Usually, we do not see the work that there is upstream, nor that of the organizers to plan everything than that of the players to prepare. By force of circumstances this year, the incredible sum of efforts and resources made to guarantee the tournament in a semblance of normality occupied the minds for weeks. In the heads, the headlines and the tweets, it was only tests, quarantine, training, confinement, problems, solutions, controversies, adaptations.
Also read an old article (2020):
After a final alert (a positive case Thursday in a hotel where a hundred players had stayed), everyone came out safe and sound, but not necessarily unscathed. In this Melbourne Park open to 17,922 spectators spread over all the courts, we first perceive the changes in the little things of everyday life: the disappearance of the linesmen, replaced by an instantaneous control system which also killed the “challenge”. »And the accompaniment of the verdict by the applause of the public. We will regret less the ritual, now prohibited for sanitary reasons, of systematic sponging, and its corollary: the ball collector reduced to the state of towel rails.
“Everyone is crying”
Some of the players have left their hotel rooms weakened. On the one hand, because they were able to train less, to the point of seeing the blisters typical of their return from vacation blooming again in the palm of their best hand, on the other hand, because they were deprived of their landmarks.

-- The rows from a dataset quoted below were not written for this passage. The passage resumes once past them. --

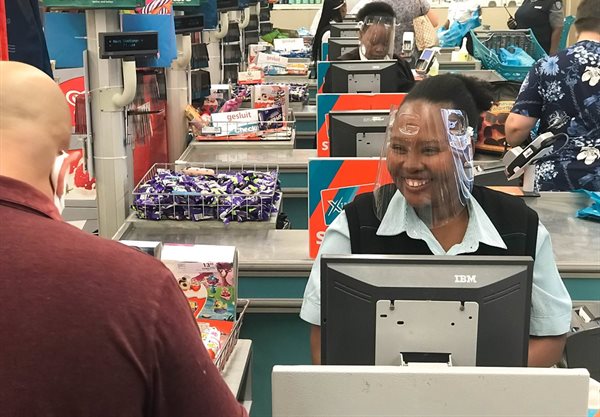 At what (x,y) coordinates should I click in order to perform the action: click on counter. Please return your answer as a coordinate pair (x, y). This screenshot has width=600, height=417. Looking at the image, I should click on (258, 248), (286, 152), (303, 106), (308, 76), (306, 57). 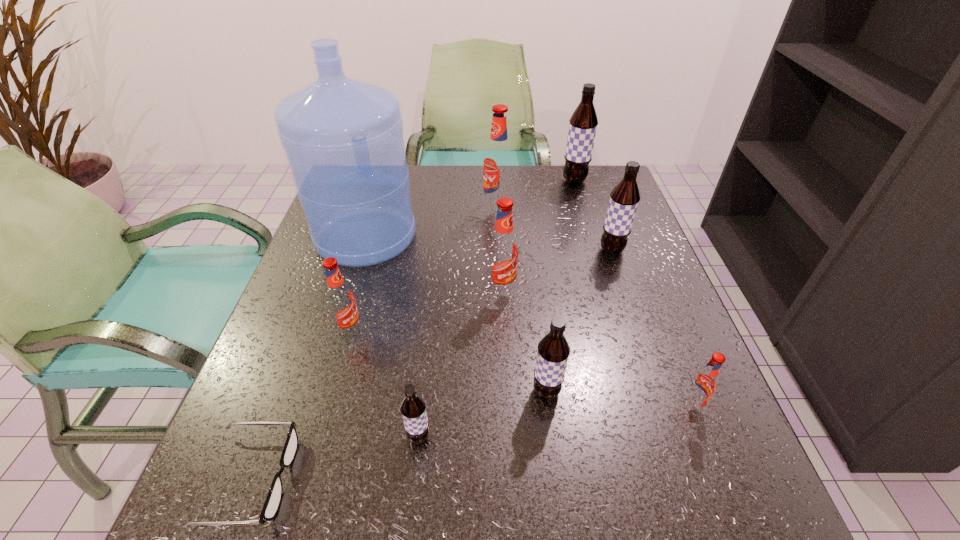 Locate an element on the screen. the leftmost red root beer is located at coordinates (340, 299).

What are the coordinates of `the leftmost root beer` in the screenshot? It's located at (340, 299).

Where is `the second smallest brown root beer`? The width and height of the screenshot is (960, 540). the second smallest brown root beer is located at coordinates (553, 350).

Locate an element on the screen. The image size is (960, 540). the third farthest brown root beer is located at coordinates (553, 350).

At what (x,y) coordinates should I click in order to perform the action: click on the rightmost red root beer. Please return your answer as a coordinate pair (x, y). Looking at the image, I should click on (703, 384).

Where is `the smallest red root beer`? the smallest red root beer is located at coordinates (703, 384).

Find the location of `the smallest brown root beer`. the smallest brown root beer is located at coordinates (413, 407).

Find the location of a particular element. This screenshot has height=540, width=960. the nearest root beer is located at coordinates (413, 407).

This screenshot has width=960, height=540. I want to click on spectacles, so click(x=273, y=500).

The image size is (960, 540). Find the location of `the shortest object`. the shortest object is located at coordinates (273, 500).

And a tennis player without landmarks is a tennis player who doubts, who is afraid. Who even cries. Three, and not the least, have publicly acknowledged this.
Sofia Kenin came out of the court in tears on Friday, after having been curtly in a local preparatory tournament, the Yarra Valley Classic, by Garbiñe Muguruza (6-2 6-2 in the quarterfinals). The next day, the American admitted tackling with great stress her first Grand Slam tournament as the title holder. “I have to find a way to deal with my emotions during the Australian Open. My opponents will not have the pressure against me and will probably play better than usual. I have to prepare for it… ”
Nervousness also won over a player with a similar profile (North American from Eastern Europe, titled very young, often injured since). The Canadian Bianca Andreescu struggled through the first round against the Romanian Mihaela Buzarnescu (6-2 4-6 6-3) and did not hide it. “I was very, very nervous. Last night I cried, I’m not afraid to say it because everyone cries sometimes. ” The pressure on her shoulders was heightened when she withdrew from a pre-test, generating speculation about her health. On Monday, Bianca Andreescu greeted the victory as “a relief”.
“We are really drawing right now”
A feeling that Gaël Monfils does not know. The French suffered further disillusionment in the first round, beaten in five sets by the Finnish Emil Ruusuvuori (3-6 6-4 7-5 3-6 6-3), his seventh consecutive defeat since February 2020. Completely distraught, Monfils broke down at the press conference, his eyes full of tears and shy eyes. “I don’t feel good, it shows…” In his case there is the classic confusion of the player in search of his tennis (“I have zero confidence”) but the context does not help. Alone in front of screens in an empty press room, beaten by his training partner during his forties, he becomes a bit paranoid: “I feel judged. I’m already on the ground, don’t shoot me… ”
While Benoît Paire, also eliminated from the outset (by Belarusian Egor Gerasimov, 6-2 2-6 7-6 7-5) but closer to the nervous breakdown than to the crisis of tears, railed against “a shitty tournament ”after losing his form and his calm during his strict quarantine (“ I spent fourteen days in my bed ”), their compatriot Alizé Cornet tried to explain these uncontrolled tensions which suddenly emerge. “Gael [Monfils] is not used to that. It really goes to show how much we are drawing right now, morally and physically. It is not complaining to say that it is hard. Honestly, I’ve had zero morale for a month, I’ve been crying a lot lately. ”
Alizé Cornet won her match against the Russian Valeria Savinykh (6-2 4-6 7-6) after a great tie-break which cost her “ten years of life” but from which she survived because she did not. did not want “to have done all that to lose in the first round”. Perhaps the solution to not crying at the end is to cry at the beginning. In the New York Times, Sofia Kenin admitted to having cried “last year here in Melbourne before every game”. Until victory.